▶ [WHAT TO DO]
Your answer must be the full set of entries, reproduced exactly.

[Entries taken from a collection]
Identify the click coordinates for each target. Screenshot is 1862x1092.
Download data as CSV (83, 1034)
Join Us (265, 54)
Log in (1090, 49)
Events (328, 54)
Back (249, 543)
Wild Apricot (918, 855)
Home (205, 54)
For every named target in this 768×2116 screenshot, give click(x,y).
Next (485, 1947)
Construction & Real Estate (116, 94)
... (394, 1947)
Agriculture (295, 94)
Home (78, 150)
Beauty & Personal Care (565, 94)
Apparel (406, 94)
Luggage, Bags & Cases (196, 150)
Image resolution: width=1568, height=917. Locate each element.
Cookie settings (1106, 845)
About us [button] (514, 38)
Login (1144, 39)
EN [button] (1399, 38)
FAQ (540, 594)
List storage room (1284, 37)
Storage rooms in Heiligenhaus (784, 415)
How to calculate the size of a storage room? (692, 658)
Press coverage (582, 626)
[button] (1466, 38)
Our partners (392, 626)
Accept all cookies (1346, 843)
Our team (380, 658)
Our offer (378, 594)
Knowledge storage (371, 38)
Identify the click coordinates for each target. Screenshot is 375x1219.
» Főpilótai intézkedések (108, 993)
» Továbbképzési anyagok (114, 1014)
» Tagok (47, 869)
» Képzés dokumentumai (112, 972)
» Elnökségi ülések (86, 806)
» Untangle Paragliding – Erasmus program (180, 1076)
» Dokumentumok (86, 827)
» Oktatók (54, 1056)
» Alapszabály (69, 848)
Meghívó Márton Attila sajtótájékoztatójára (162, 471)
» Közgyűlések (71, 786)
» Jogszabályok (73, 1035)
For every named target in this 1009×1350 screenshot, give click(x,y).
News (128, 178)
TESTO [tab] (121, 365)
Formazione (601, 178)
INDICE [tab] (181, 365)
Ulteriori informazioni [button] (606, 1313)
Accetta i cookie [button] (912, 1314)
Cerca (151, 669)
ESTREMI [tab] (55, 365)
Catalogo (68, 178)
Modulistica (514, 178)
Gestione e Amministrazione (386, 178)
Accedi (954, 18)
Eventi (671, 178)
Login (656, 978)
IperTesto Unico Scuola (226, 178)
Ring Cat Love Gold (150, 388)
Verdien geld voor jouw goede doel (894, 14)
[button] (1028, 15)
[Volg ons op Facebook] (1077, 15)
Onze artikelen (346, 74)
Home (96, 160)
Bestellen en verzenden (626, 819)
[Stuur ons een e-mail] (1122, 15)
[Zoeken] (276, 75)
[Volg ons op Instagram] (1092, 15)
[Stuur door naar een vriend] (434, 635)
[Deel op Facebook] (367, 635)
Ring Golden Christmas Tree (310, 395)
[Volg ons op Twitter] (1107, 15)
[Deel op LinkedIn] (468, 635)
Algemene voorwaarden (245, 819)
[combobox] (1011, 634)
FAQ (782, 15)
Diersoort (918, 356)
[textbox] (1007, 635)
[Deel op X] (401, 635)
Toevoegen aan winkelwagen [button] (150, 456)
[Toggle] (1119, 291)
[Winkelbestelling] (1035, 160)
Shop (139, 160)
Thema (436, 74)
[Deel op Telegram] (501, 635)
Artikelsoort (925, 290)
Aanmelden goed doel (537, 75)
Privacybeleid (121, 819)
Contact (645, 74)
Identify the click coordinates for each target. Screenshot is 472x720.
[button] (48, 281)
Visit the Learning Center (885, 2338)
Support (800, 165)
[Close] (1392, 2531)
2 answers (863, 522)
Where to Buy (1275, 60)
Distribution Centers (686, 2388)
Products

▶ [EXERCISE ANSWER]
Identify the click coordinates for each target. Screenshot is 1862x1092.
Download data as CSV (83, 1034)
Join Us (265, 54)
Log in (1090, 49)
Events (328, 54)
Back (249, 543)
Wild Apricot (918, 855)
Home (205, 54)
For every named target in this 768×2116 screenshot, give click(x,y).
Next (485, 1947)
Construction & Real Estate (116, 94)
... (394, 1947)
Agriculture (295, 94)
Home (78, 150)
Beauty & Personal Care (565, 94)
Apparel (406, 94)
Luggage, Bags & Cases (196, 150)
Image resolution: width=1568, height=917. Locate each element.
Cookie settings (1106, 845)
About us [button] (514, 38)
Login (1144, 39)
EN [button] (1399, 38)
FAQ (540, 594)
List storage room (1284, 37)
Storage rooms in Heiligenhaus (784, 415)
How to calculate the size of a storage room? (692, 658)
Press coverage (582, 626)
[button] (1466, 38)
Our partners (392, 626)
Accept all cookies (1346, 843)
Our team (380, 658)
Our offer (378, 594)
Knowledge storage (371, 38)
Identify the click coordinates for each target. Screenshot is 375x1219.
» Főpilótai intézkedések (108, 993)
» Továbbképzési anyagok (114, 1014)
» Tagok (47, 869)
» Képzés dokumentumai (112, 972)
» Elnökségi ülések (86, 806)
» Untangle Paragliding – Erasmus program (180, 1076)
» Dokumentumok (86, 827)
» Oktatók (54, 1056)
» Alapszabály (69, 848)
Meghívó Márton Attila sajtótájékoztatójára (162, 471)
» Közgyűlések (71, 786)
» Jogszabályok (73, 1035)
For every named target in this 1009×1350 screenshot, give click(x,y).
News (128, 178)
TESTO [tab] (121, 365)
Formazione (601, 178)
INDICE [tab] (181, 365)
Ulteriori informazioni [button] (606, 1313)
Accetta i cookie [button] (912, 1314)
Cerca (151, 669)
ESTREMI [tab] (55, 365)
Catalogo (68, 178)
Modulistica (514, 178)
Gestione e Amministrazione (386, 178)
Accedi (954, 18)
Eventi (671, 178)
Login (656, 978)
IperTesto Unico Scuola (226, 178)
Ring Cat Love Gold (150, 388)
Verdien geld voor jouw goede doel (894, 14)
[button] (1028, 15)
[Volg ons op Facebook] (1077, 15)
Onze artikelen (346, 74)
Home (96, 160)
Bestellen en verzenden (626, 819)
[Stuur ons een e-mail] (1122, 15)
[Zoeken] (276, 75)
[Volg ons op Instagram] (1092, 15)
[Stuur door naar een vriend] (434, 635)
[Deel op Facebook] (367, 635)
Ring Golden Christmas Tree (310, 395)
[Volg ons op Twitter] (1107, 15)
[Deel op LinkedIn] (468, 635)
Algemene voorwaarden (245, 819)
[combobox] (1011, 634)
FAQ (782, 15)
Diersoort (918, 356)
[textbox] (1007, 635)
[Deel op X] (401, 635)
Toevoegen aan winkelwagen [button] (150, 456)
[Toggle] (1119, 291)
[Winkelbestelling] (1035, 160)
Shop (139, 160)
Thema (436, 74)
[Deel op Telegram] (501, 635)
Artikelsoort (925, 290)
Aanmelden goed doel (537, 75)
Privacybeleid (121, 819)
Contact (645, 74)
Identify the click coordinates for each target. Screenshot is 472x720.
[button] (48, 281)
Visit the Learning Center (885, 2338)
Support (800, 165)
[Close] (1392, 2531)
2 answers (863, 522)
Where to Buy (1275, 60)
Distribution Centers (686, 2388)
Products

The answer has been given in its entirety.